• **ACTIVITY**: Lines below starting with the line with "Este tipo de" and going on through the line with "almacenamiento de forma" must be output exactly; the rest of the records must be left out.

• **SOURCE RECORDS**:
- - -
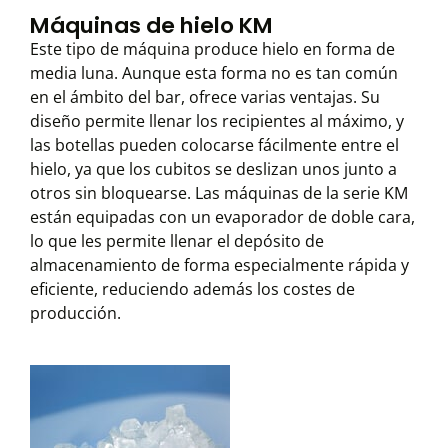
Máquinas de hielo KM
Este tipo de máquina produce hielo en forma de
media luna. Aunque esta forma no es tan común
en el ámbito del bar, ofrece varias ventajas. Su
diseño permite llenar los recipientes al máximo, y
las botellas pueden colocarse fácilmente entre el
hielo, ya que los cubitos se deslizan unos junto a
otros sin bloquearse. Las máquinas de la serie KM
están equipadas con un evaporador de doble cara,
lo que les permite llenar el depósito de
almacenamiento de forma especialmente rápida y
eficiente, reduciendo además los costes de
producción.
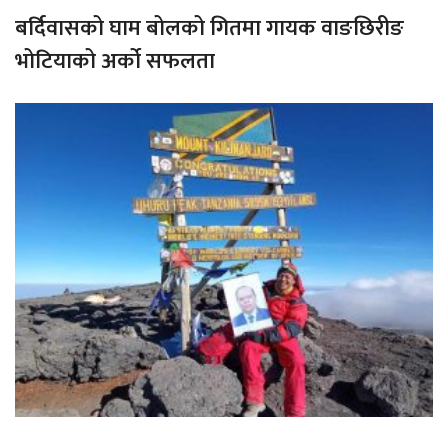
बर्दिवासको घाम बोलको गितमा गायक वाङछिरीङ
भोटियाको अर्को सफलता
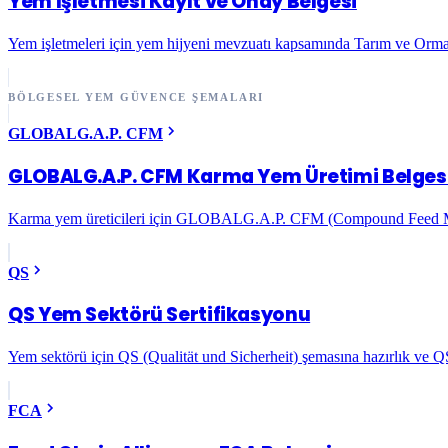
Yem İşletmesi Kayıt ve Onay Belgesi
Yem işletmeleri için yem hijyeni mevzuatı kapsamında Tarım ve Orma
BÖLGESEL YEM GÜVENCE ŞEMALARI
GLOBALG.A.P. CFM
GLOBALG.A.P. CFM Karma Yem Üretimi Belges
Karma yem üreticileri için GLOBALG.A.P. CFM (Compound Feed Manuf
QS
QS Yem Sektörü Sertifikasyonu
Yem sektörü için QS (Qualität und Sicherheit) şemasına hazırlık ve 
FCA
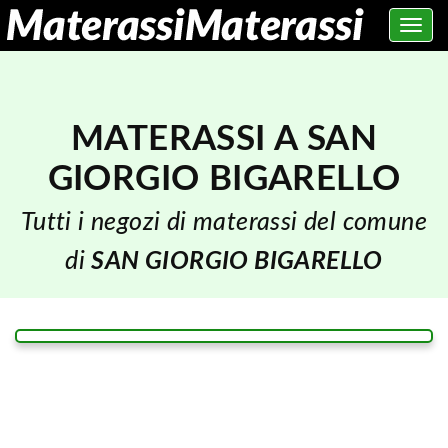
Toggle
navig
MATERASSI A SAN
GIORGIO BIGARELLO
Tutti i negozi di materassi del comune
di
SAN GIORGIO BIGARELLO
- - -
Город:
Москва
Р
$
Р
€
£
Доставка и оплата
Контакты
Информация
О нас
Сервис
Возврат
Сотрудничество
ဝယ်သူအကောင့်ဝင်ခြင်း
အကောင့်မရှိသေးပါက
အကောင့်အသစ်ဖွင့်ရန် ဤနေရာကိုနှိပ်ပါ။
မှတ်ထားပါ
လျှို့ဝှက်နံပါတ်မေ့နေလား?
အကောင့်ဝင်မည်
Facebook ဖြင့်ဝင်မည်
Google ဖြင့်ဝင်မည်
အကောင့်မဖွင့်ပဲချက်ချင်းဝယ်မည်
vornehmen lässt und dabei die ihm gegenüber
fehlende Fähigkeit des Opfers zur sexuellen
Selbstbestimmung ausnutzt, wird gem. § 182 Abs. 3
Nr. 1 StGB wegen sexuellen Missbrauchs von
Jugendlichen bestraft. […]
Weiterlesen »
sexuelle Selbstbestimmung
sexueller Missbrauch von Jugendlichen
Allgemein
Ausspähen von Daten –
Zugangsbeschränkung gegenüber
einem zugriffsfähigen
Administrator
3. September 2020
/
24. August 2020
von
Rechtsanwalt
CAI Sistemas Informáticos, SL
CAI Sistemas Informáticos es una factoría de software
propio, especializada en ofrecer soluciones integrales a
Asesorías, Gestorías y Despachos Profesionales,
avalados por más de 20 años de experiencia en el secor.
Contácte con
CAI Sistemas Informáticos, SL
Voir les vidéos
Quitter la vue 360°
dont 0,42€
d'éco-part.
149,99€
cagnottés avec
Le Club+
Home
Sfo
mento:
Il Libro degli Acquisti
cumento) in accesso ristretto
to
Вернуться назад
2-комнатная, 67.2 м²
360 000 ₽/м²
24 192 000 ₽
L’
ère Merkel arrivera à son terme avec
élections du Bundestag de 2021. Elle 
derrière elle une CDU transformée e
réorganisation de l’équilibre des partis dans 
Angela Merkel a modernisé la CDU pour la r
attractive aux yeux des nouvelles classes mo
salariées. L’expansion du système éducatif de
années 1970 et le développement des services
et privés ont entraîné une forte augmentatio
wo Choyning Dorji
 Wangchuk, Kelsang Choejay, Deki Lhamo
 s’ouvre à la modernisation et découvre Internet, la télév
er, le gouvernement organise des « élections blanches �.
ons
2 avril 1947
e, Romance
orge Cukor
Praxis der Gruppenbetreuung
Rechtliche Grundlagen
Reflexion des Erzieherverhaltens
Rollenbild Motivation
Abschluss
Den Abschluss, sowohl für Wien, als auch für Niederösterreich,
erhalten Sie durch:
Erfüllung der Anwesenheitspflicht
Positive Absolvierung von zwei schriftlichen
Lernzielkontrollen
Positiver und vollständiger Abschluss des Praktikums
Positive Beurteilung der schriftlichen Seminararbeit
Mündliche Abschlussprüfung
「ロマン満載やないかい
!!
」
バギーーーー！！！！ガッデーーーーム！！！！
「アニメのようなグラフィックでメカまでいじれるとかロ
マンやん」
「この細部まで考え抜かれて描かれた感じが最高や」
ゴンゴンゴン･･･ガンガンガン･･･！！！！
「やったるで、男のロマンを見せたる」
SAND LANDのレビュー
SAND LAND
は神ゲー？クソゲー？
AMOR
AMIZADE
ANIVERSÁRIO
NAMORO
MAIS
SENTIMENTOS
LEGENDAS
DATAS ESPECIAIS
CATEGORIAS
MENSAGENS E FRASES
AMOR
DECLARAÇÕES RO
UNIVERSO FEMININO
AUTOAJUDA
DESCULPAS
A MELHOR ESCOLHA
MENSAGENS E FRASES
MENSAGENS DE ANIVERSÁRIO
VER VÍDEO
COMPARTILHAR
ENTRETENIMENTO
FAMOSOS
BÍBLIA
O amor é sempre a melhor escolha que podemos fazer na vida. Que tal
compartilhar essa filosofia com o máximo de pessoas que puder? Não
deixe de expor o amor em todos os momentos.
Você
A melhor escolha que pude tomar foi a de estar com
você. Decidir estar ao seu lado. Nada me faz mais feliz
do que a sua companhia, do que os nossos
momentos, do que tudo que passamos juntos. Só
- - -
• **YOUR SOLUTION**:
Este tipo de máquina produce hielo en forma de
media luna. Aunque esta forma no es tan común
en el ámbito del bar, ofrece varias ventajas. Su
diseño permite llenar los recipientes al máximo, y
las botellas pueden colocarse fácilmente entre el
hielo, ya que los cubitos se deslizan unos junto a
otros sin bloquearse. Las máquinas de la serie KM
están equipadas con un evaporador de doble cara,
lo que les permite llenar el depósito de
almacenamiento de forma especialmente rápida y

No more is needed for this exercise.